Which explains the multitude of eyes on the sleeve of the band’s first record, also created by Cleveland. It may have lacked the sheen of other ‘60s psychedelic covers such as, say, The Jimi Hendrix Experience’s Axis: Bold as Love (art by David King) or Cream’s Disraeli Gears (Martin Sharp), but its childlike, hypnotic aura still casts a spell all of its own. Said drummer John Ike in Eye Mind, “How could you turn that down in a record store? Everything else has a photograph of somebody on it, you know? And you come across that. You’d buy it.” True enough: in line with its eye-centric theme, the cover does house a wealth of retinal-popping pleasures.
Those electric colors, undulating lines, and nested eyes parallel the album’s contents—“The neon from your eyes is splashing into mine,” goes “Splash 1”—but also, epitomize the band’s (or specifically, Tommy Hall’s) push toward chemically assisted points of view. In fact, Hall had intended for the album’s songs to act as a guide to ultimate consciousness; thus his brief commentaries that accompanied the track listing. A sample: “‘Roller Coaster’” describes the discovery of the new direction and purpose to man’s life, the movement in that direction, and the results.” Printed underneath Hall’s anti-Aristotelian missive, these notes hardly formed the most sophisticated of mission statements, but like their front cover, they retain in their unworldly articulation, a sense of artless wonder and advocacy. The seekers at the foot of the pyramid gaze upward.

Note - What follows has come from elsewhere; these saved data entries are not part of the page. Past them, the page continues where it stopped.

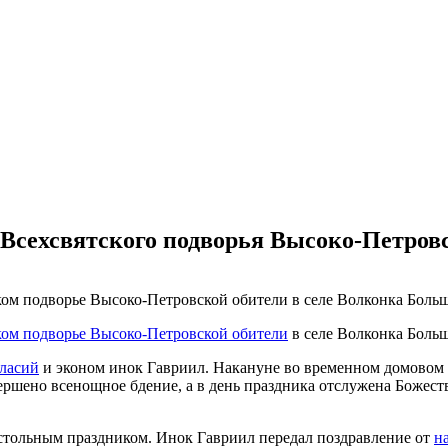
Всехсвятского подворья Высоко-Петров
ском подворье Высоко-Петровской обители в селе Волконка Боль
ом подворье Высоко-Петровской обители
в селе Волконка Боль
ласий
и эконом инок Гавриил. Накануне во временном домовом 
ршено всенощное бдение, а в день праздника отслужена Божеств
естольным праздником. Инок Гавриил передал поздравление от
н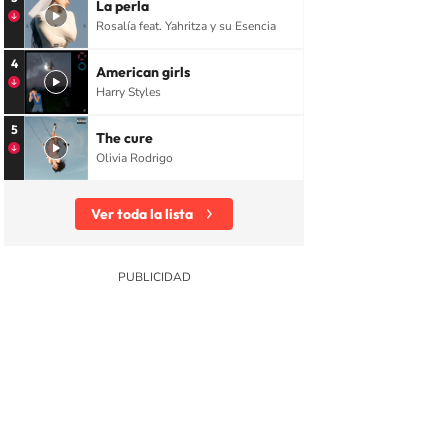
La perla
Rosalía feat. Yahritza y su Esencia
4
American girls
Harry Styles
5
The cure
Olivia Rodrigo
Ver toda la lista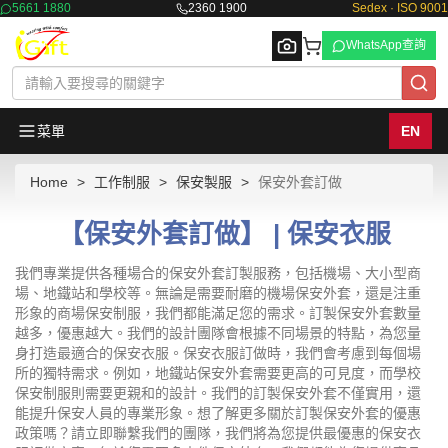
5661 1880
2360 1900
Sedex · ISO 9001
WhatsApp查詢
菜單
EN
Home
工作制服
保安製服
保安外套訂做
Browse
【保安外套訂做】 | 保安衣服
我們專業提供各種場合的保安外套訂製服務，包括機場、大小型商
場、地鐵站和學校等。無論是需要耐磨的機場保安外套，還是注重
形象的商場保安制服，我們都能滿足您的需求。訂製保安外套數量
越多，優惠越大。我們的設計團隊會根據不同場景的特點，為您量
身打造最適合的保安衣服。保安衣服訂做時，我們會考慮到每個場
所的獨特需求。例如，地鐵站保安外套需要更高的可見度，而學校
保安制服則需要更親和的設計。我們的訂製保安外套不僅實用，還
能提升保安人員的專業形象。想了解更多關於訂製保安外套的優惠
政策嗎？請立即聯繫我們的團隊，我們將為您提供最優惠的保安衣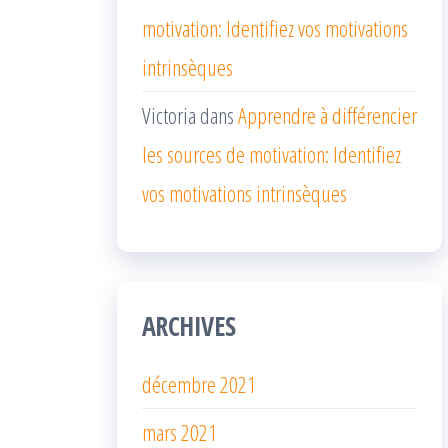
motivation: Identifiez vos motivations
intrinsèques
Victoria
dans
Apprendre à différencier
les sources de motivation: Identifiez
vos motivations intrinsèques
ARCHIVES
décembre 2021
mars 2021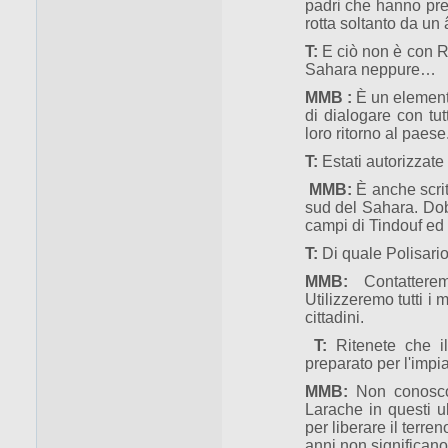
padri che hanno pre
rotta soltanto da un 
T:
E ciò non è con Ri
Sahara neppure…
MMB :
È un elemento
di dialogare con tut
loro ritorno al paese
T:
Estati autorizzate
MMB:
È anche scrit
sud del Sahara. Dob
campi di Tindouf ed
T:
Di quale Polisario 
MMB:
Contatterem
Utilizzeremo tutti i 
cittadini.
T:
Ritenete che il 
preparato per l'impi
MMB:
Non conosco 
Larache in questi u
per liberare il terre
anni non significano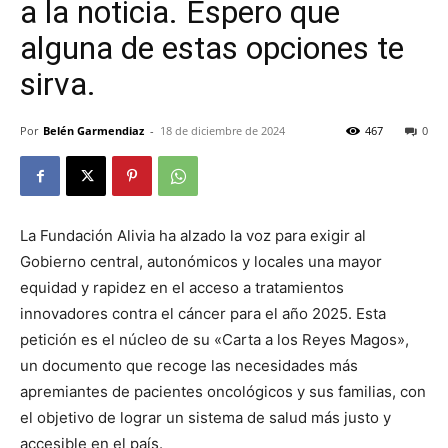
a la noticia. Espero que
alguna de estas opciones te
sirva.
Por
Belén Garmendiaz
-
18 de diciembre de 2024
467
0
La Fundación Alivia ha alzado la voz para exigir al
Gobierno central, autonómicos y locales una mayor
equidad y rapidez en el acceso a tratamientos
innovadores contra el cáncer para el año 2025. Esta
petición es el núcleo de su «Carta a los Reyes Magos»,
un documento que recoge las necesidades más
apremiantes de pacientes oncológicos y sus familias, con
el objetivo de lograr un sistema de salud más justo y
accesible en el país.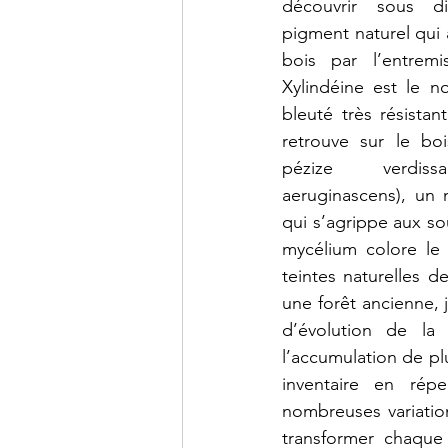
découvrir sous di
pigment naturel qui a
bois par l’entremi
Xylindéine est le 
bleuté très résistan
retrouve sur le boi
pézize verdissan
aeruginascens), un
qui s’agrippe aux so
mycélium colore le 
teintes naturelles 
une forêt ancienne, j
d’évolution de la
l’accumulation de pl
inventaire en répe
nombreuses variation
transformer chaque 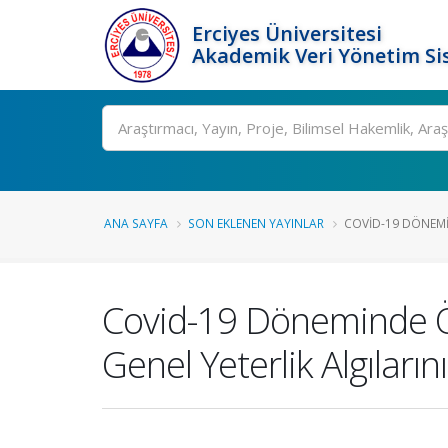
Erciyes Üniversitesi
Akademik Veri Yönetim Si
Ara
ANA SAYFA
SON EKLENEN YAYINLAR
COVID-19 DÖNEMI
Covid-19 Döneminde Ö
Genel Yeterlik Algıları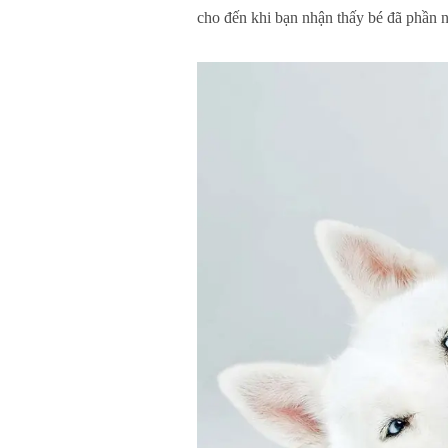
cho đến khi bạn nhận thấy bé đã phần 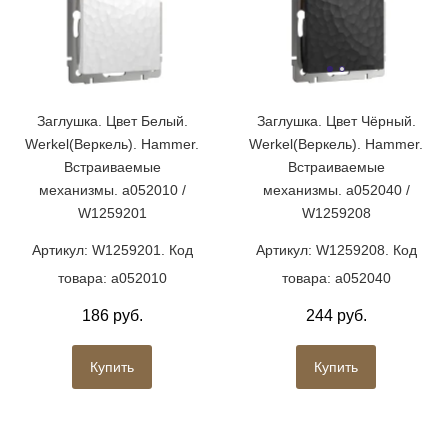
Заглушка. Цвет Белый.
Заглушка. Цвет Чёрный.
Werkel(Веркель). Hammer.
Werkel(Веркель). Hammer.
Встраиваемые
Встраиваемые
механизмы. a052010 /
механизмы. a052040 /
W1259201
W1259208
Артикул: W1259201. Код
Артикул: W1259208. Код
товара: a052010
товара: a052040
186 руб.
244 руб.
Купить
Купить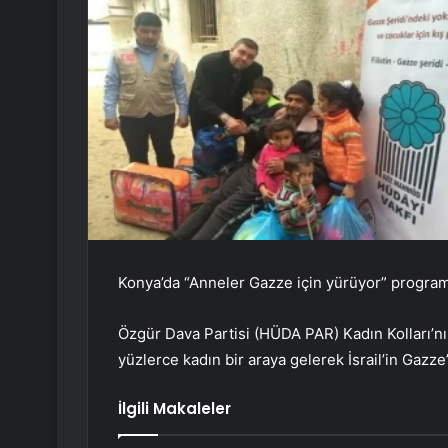
Konya’da “Anneler Gazze için yürüyor” programı
Özgür Dava Partisi (HÜDA PAR) Kadın Kolları’n
yüzlerce kadın bir araya gelerek İsrail’in Gazze’d
İlgili Makaleler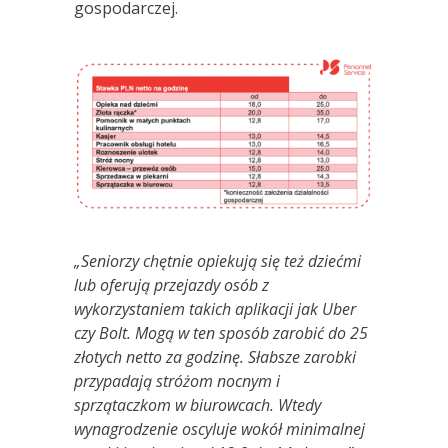
gospodarczej.
„Seniorzy chętnie opiekują się też dziećmi
lub oferują przejazdy osób z
wykorzystaniem takich aplikacji jak Uber
czy Bolt. Mogą w ten sposób zarobić do 25
złotych netto za godzinę. Słabsze z­arobki
przypadają stróżom nocnym i
sprzątaczkom w biurowcach. Wtedy
wynagrodzenie oscyluje wokół minimalnej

“We were just trying to give another view besides just the ‘get as high as you can’ view,” Hall explained recently. “We represented the psychedelic way that you get ideas and advance your consciousness.” For a band named after a form of vertical transportation (“It was like, if you want to get to the 13th floor, ride our elevator,” lead singer Roky Erickson once declared), and for all their pyramidal imagery, there left no doubt that it was always headed for higher planes. While Hall’s often turgid philosophical wax (soon to be polished up for “Slip Inside This House”) perhaps lent flesh to those intentions, Cleveland’s arresting and symbol-heavy design for the band’s debut has said it better, more concisely, and with vibrant immediacy. It’s a cover meant to jolt the senses. Not for nothing does it illustrate that mythical moment where, as Erickson famously put it, “the pyramid meets the eye.”